(Dataset entries)
--- START ---

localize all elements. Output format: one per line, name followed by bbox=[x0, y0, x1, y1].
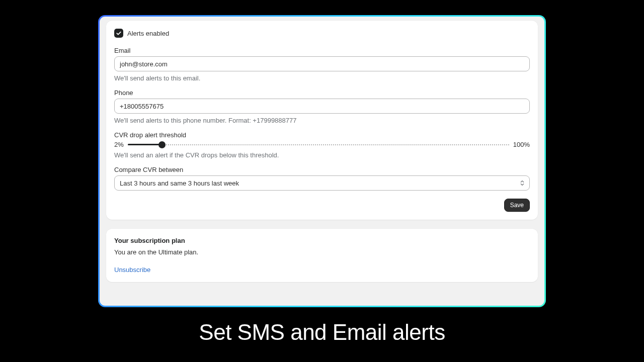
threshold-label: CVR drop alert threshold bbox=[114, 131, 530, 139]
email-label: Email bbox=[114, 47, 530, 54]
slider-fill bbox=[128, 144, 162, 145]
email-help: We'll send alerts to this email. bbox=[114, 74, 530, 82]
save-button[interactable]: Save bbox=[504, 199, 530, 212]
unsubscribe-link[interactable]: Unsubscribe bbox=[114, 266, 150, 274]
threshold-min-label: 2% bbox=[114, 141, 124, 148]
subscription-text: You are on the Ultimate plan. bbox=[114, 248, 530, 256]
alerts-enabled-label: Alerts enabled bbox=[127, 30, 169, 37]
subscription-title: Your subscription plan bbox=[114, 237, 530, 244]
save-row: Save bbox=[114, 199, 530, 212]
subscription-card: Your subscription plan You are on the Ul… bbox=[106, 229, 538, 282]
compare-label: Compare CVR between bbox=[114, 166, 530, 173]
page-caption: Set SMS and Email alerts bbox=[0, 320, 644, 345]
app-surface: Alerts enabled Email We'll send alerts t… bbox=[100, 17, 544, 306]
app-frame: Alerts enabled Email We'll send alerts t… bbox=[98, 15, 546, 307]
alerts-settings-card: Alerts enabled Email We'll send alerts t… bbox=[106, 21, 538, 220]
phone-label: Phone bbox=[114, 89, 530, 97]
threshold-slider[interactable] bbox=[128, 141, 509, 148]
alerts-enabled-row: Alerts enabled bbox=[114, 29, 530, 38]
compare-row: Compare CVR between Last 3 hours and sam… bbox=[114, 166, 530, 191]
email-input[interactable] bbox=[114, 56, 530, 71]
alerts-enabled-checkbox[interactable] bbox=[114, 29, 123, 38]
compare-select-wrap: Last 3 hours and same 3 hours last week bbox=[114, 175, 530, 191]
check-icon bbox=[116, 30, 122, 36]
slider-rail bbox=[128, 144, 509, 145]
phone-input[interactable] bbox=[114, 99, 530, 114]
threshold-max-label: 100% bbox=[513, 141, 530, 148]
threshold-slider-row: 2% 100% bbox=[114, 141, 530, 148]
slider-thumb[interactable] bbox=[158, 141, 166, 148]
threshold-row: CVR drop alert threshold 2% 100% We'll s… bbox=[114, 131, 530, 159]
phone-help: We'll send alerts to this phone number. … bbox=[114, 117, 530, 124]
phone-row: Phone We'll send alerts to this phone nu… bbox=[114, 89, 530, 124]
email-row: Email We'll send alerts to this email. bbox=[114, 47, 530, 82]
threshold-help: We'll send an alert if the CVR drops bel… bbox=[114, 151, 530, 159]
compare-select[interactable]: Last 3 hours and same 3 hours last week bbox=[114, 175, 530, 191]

--- END ---
--- START ---

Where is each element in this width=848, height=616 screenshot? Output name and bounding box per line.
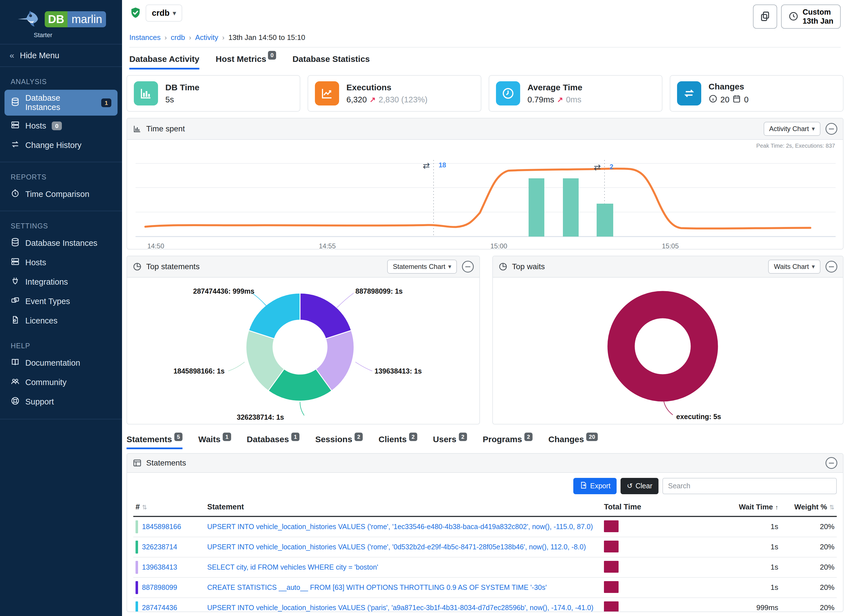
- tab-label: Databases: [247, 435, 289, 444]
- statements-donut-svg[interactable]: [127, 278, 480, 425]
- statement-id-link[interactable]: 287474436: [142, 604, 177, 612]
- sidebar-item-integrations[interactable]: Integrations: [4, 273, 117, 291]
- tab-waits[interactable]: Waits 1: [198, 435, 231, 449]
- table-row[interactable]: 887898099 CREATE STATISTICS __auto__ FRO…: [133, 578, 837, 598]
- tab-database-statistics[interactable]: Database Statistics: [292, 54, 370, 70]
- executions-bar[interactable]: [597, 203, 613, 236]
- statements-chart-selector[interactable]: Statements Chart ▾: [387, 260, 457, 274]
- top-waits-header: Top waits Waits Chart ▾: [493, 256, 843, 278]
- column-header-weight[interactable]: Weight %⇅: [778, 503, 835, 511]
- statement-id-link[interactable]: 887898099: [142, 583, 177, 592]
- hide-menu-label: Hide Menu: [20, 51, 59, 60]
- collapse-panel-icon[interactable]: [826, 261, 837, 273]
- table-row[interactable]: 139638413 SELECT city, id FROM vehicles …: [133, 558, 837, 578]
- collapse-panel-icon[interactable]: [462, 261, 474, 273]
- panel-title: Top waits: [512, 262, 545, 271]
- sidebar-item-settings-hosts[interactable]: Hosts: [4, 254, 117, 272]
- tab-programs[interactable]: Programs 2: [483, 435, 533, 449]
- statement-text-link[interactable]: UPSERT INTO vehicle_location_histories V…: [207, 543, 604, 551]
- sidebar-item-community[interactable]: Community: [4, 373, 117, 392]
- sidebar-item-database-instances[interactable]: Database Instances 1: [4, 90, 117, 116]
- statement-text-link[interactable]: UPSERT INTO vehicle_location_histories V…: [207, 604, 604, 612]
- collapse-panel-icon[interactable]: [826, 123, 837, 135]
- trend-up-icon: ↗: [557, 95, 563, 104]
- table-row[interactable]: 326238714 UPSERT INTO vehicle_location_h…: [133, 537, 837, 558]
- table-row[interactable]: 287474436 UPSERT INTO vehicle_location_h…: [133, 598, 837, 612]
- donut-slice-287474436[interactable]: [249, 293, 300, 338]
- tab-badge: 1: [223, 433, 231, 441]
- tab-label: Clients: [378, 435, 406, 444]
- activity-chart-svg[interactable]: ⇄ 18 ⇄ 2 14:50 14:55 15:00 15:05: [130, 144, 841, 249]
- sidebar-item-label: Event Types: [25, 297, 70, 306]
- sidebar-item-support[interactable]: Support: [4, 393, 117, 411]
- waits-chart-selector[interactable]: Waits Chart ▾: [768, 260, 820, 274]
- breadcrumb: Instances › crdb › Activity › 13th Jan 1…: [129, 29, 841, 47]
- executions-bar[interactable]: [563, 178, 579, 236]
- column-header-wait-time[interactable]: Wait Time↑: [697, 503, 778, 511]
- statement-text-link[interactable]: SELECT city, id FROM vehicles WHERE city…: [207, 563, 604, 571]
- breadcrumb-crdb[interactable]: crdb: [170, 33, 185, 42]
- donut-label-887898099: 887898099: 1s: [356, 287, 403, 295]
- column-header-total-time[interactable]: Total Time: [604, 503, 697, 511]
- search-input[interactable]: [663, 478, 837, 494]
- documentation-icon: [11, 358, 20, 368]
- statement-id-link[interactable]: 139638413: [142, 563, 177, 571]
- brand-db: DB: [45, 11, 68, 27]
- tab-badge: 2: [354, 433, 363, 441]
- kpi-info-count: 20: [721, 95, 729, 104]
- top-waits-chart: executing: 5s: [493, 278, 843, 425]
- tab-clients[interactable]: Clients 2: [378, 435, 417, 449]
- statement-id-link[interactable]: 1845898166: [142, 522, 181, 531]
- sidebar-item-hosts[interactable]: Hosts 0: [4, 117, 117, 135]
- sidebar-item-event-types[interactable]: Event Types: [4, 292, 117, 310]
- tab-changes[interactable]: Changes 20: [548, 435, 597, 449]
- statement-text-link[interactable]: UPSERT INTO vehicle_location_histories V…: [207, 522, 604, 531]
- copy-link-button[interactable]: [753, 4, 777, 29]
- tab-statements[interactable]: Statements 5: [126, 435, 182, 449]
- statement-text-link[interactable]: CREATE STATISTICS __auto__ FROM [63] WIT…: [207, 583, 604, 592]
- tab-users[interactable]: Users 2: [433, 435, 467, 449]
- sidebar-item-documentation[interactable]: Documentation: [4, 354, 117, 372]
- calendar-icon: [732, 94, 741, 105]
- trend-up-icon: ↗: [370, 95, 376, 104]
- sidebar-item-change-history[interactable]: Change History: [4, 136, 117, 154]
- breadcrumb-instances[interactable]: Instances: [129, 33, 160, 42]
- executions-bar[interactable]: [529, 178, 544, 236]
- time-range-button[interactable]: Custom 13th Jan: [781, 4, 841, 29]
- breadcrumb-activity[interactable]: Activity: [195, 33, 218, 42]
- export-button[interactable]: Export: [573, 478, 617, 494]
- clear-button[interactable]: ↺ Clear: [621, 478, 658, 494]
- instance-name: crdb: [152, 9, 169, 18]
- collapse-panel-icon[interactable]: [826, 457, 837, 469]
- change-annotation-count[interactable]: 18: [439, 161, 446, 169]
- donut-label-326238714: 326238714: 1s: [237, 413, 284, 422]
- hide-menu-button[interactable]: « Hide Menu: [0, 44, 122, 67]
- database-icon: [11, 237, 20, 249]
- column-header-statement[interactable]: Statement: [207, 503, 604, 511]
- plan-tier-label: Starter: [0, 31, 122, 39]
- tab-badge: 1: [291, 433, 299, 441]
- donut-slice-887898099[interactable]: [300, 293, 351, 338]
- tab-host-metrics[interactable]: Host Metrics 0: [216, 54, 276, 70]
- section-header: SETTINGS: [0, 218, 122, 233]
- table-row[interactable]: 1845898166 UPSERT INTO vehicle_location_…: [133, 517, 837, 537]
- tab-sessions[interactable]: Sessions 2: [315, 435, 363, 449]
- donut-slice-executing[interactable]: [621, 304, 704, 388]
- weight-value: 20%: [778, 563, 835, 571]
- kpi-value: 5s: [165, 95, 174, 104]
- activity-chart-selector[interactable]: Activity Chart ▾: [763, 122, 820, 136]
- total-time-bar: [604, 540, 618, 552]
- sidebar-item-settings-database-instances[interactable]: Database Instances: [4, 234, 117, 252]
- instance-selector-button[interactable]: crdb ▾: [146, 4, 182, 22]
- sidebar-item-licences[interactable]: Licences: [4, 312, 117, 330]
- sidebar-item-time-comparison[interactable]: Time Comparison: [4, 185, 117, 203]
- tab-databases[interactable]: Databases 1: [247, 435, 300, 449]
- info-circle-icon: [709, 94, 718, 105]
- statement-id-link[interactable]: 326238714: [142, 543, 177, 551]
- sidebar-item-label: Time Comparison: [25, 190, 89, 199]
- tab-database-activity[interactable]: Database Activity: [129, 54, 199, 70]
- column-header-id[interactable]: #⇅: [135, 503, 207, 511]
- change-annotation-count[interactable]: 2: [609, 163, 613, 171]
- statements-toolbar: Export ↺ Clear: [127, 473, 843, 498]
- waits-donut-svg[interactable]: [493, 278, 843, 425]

--- END ---
--- START ---

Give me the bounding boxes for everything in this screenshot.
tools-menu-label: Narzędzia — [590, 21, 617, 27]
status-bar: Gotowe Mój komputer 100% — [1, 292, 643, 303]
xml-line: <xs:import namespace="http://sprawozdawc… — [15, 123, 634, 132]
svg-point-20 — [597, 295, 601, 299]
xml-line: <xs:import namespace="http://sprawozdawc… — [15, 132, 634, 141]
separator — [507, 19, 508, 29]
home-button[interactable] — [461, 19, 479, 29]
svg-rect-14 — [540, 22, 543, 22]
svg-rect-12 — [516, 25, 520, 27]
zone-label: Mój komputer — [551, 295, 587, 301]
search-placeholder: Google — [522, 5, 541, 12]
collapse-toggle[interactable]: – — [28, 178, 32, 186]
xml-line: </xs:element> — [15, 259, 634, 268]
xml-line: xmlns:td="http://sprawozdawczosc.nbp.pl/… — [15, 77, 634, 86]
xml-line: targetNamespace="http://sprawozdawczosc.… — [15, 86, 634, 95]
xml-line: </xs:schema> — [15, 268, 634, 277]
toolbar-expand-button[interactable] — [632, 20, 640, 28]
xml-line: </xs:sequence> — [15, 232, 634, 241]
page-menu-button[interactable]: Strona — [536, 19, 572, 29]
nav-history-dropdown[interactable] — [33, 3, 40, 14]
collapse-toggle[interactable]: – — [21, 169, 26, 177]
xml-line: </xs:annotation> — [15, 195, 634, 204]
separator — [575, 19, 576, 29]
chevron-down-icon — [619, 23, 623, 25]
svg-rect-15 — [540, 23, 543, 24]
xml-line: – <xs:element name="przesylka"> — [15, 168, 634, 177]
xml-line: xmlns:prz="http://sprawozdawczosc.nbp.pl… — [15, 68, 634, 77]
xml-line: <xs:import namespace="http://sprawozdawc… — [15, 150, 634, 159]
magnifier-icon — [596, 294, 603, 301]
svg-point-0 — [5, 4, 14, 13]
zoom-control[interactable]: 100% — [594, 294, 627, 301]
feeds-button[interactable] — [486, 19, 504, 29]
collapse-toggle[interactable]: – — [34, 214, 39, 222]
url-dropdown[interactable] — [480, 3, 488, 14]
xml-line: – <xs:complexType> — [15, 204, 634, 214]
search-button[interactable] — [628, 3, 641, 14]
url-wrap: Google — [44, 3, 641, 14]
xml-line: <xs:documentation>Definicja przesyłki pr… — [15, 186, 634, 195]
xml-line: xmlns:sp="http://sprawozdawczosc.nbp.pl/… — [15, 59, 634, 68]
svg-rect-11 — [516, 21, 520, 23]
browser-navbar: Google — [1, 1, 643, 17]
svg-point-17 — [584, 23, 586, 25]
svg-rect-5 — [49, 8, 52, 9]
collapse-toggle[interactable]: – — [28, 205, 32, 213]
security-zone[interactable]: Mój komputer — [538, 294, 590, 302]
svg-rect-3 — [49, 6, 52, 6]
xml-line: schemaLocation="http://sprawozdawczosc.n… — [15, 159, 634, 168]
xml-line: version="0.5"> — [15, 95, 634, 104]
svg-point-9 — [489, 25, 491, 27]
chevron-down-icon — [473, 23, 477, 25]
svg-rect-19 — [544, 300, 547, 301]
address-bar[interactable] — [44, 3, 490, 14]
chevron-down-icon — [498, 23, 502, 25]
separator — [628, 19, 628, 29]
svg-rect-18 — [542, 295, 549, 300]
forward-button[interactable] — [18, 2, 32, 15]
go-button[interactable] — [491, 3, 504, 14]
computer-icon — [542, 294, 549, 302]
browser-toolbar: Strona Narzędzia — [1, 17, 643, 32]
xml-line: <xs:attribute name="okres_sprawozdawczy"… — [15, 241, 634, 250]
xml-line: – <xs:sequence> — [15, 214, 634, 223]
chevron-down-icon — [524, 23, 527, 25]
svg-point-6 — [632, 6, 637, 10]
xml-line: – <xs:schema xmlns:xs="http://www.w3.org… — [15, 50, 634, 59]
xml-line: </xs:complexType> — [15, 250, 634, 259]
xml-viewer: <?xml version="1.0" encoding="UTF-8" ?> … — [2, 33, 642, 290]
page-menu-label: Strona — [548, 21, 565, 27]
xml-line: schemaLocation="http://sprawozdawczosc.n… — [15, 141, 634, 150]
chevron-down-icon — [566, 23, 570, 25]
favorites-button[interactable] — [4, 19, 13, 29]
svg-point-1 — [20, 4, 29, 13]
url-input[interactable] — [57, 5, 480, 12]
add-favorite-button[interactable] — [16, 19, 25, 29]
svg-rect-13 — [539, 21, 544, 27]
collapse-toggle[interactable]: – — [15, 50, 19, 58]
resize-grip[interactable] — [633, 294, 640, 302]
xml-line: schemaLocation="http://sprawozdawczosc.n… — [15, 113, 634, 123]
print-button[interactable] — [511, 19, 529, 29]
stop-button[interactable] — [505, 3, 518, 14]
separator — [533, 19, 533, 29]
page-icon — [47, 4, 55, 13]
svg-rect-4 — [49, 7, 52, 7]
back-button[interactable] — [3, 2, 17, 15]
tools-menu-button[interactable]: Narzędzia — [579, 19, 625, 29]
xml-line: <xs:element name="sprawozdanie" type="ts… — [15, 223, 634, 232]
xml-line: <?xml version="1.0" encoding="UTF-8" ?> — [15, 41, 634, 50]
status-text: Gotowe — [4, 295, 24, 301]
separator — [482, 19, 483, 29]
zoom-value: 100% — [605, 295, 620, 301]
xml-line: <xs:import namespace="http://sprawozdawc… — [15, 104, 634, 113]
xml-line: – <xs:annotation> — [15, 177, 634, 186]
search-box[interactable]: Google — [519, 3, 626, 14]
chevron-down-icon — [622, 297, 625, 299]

--- END ---

• **Your objective**
Line count for "save": count the lines of the records above that contain it and give only the number.

• **Answer area**
2